# [BRIEF]
Range to output from the entries below: the line containing "Oct. 2020: Thigh Hamstring Str" through the line containing "When is Austin Ekel". Set it down exactly, ends included, nothing else.
..........
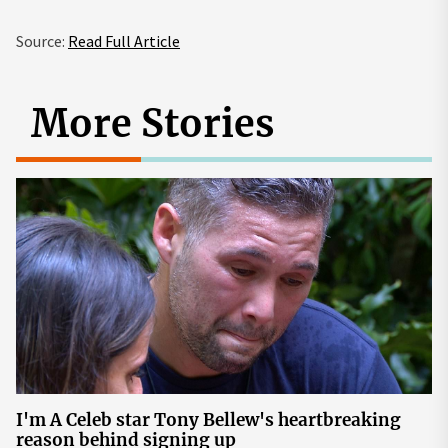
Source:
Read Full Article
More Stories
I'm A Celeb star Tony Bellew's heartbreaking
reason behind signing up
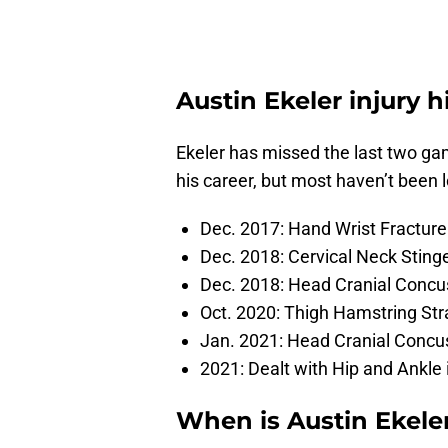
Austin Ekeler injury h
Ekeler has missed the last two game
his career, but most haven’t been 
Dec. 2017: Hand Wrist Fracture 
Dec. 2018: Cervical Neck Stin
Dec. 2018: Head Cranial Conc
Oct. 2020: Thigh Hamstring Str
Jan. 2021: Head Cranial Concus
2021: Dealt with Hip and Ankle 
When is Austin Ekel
..........
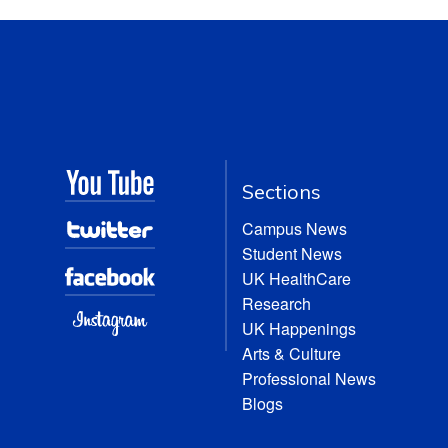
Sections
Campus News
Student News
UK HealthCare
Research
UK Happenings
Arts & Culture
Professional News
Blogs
..........
# [EXPECTED ANSWER]
Oct. 2020: Thigh Hamstring Str
Jan. 2021: Head Cranial Concus
2021: Dealt with Hip and Ankle 
When is Austin Ekel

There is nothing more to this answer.